*** Begin section ***

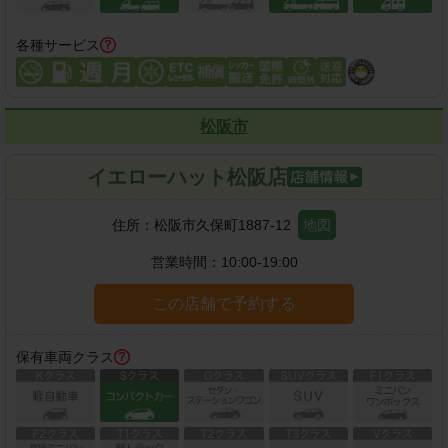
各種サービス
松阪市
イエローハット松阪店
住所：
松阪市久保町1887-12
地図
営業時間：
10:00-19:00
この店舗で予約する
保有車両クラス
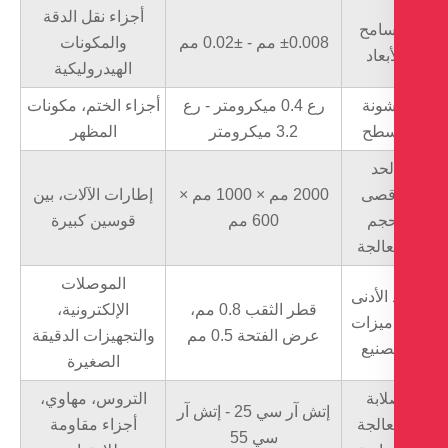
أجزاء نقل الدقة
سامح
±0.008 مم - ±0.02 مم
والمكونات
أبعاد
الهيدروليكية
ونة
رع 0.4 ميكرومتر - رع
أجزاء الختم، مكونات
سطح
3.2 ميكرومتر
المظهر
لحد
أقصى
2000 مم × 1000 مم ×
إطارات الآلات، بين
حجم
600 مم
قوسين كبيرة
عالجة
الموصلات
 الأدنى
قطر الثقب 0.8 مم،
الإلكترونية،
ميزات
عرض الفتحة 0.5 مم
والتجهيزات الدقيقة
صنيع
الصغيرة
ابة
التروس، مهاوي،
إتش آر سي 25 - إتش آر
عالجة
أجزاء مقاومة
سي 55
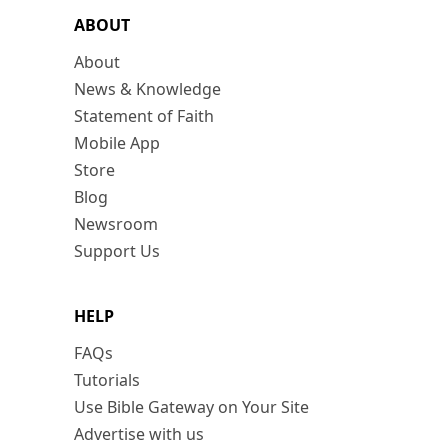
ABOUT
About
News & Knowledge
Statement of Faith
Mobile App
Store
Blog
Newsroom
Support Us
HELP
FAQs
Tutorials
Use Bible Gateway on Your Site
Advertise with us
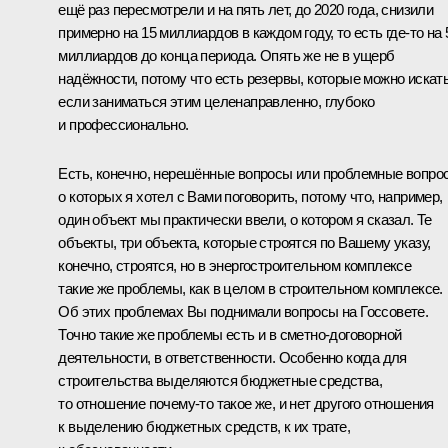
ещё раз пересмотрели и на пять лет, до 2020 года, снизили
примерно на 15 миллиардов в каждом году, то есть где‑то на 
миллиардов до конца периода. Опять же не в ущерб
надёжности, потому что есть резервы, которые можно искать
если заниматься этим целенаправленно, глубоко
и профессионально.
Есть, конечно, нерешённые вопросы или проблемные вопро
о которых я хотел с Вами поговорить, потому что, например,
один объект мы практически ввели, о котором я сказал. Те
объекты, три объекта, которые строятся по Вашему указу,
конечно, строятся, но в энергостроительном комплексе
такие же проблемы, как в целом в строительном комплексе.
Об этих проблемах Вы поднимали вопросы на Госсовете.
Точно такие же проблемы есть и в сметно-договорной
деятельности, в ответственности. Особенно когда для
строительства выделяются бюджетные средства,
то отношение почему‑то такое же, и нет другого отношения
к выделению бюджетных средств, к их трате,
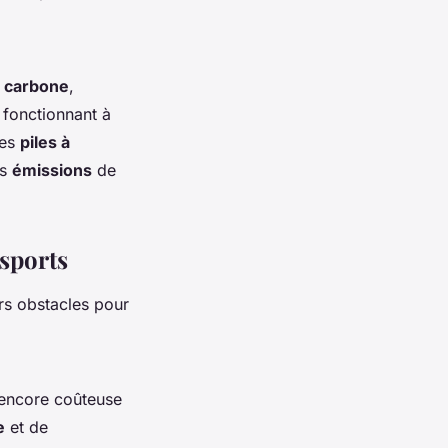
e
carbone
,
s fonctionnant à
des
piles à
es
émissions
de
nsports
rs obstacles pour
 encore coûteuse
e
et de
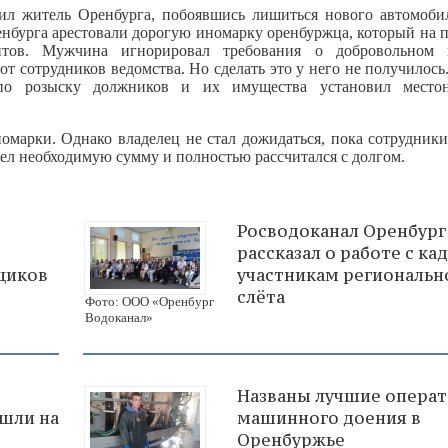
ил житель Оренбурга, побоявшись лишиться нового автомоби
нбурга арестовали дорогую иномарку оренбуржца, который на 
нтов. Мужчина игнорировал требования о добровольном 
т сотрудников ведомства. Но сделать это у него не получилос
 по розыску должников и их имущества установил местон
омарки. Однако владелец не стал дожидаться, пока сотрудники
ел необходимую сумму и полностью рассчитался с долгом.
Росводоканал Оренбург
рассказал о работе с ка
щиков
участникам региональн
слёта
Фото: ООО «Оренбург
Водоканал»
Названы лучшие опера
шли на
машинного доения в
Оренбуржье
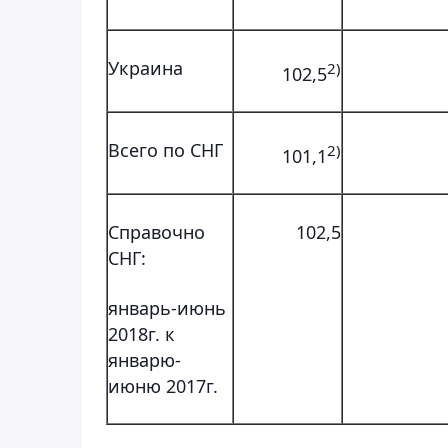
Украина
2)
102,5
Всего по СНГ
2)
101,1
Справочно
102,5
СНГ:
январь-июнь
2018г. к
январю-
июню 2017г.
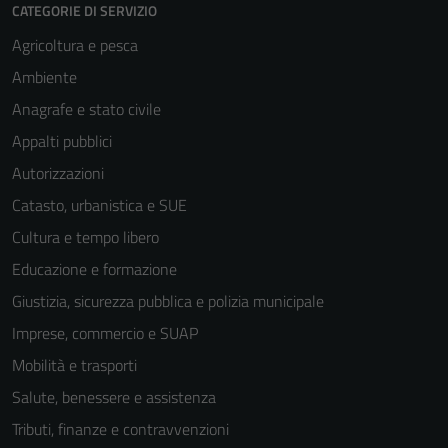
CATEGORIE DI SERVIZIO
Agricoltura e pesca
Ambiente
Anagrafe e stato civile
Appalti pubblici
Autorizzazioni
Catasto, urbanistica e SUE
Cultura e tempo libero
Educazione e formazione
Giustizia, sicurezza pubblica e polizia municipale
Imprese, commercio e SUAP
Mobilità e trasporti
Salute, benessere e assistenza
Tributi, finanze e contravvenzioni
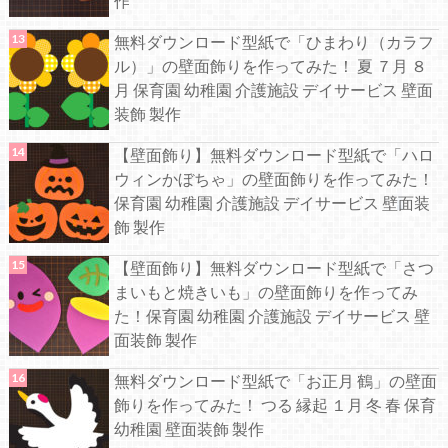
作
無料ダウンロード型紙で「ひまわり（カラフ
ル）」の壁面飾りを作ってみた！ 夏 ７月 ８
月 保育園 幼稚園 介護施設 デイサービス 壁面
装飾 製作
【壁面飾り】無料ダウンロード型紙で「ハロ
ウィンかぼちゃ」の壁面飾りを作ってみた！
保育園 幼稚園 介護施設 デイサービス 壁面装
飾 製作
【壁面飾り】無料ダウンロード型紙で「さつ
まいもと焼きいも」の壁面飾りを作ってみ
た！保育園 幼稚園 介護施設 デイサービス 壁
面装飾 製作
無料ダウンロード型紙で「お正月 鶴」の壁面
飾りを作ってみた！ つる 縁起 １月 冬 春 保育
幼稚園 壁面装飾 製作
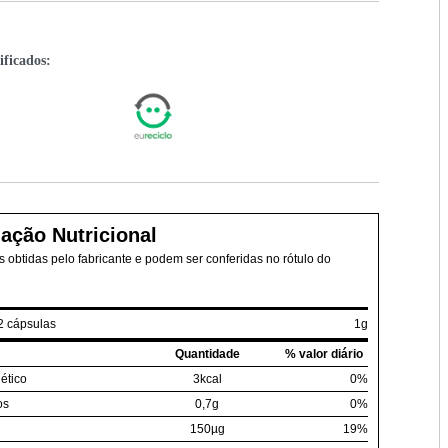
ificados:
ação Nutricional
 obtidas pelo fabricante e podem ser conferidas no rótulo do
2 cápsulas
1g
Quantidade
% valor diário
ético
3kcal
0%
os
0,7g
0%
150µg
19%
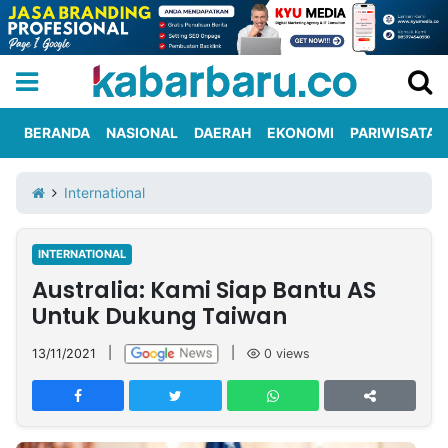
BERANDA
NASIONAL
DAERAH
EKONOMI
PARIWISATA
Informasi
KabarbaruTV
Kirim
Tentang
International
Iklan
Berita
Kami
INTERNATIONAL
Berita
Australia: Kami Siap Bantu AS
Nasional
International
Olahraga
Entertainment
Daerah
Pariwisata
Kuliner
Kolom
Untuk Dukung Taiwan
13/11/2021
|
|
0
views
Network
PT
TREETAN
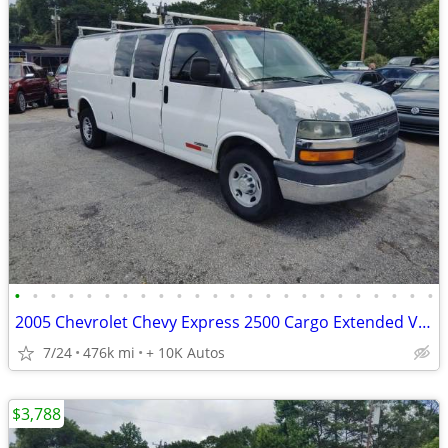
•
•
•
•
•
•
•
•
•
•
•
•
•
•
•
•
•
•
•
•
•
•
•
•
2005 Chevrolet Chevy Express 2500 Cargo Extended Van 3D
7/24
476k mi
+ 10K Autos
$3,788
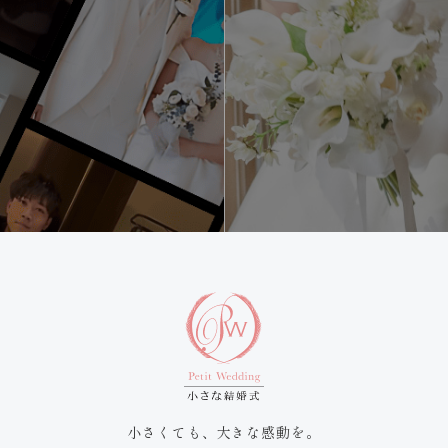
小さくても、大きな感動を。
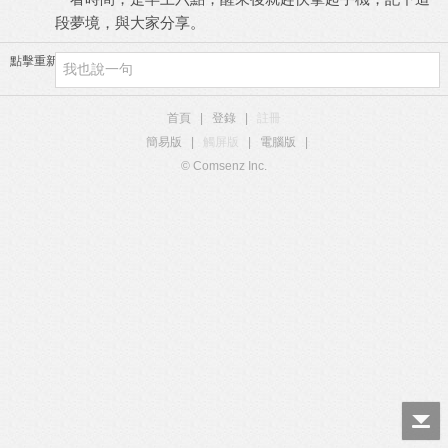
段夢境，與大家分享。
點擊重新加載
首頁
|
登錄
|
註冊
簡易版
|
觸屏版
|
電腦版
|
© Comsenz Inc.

*** End section ***

Reproduce every line of the material above that has the string "無料ダウンロード型紙で".

*RESPONSE FOR THIS EXERCISE:*
無料ダウンロード型紙で「ひまわり（カラフ
【壁面飾り】無料ダウンロード型紙で「ハロ
【壁面飾り】無料ダウンロード型紙で「さつ
無料ダウンロード型紙で「お正月 鶴」の壁面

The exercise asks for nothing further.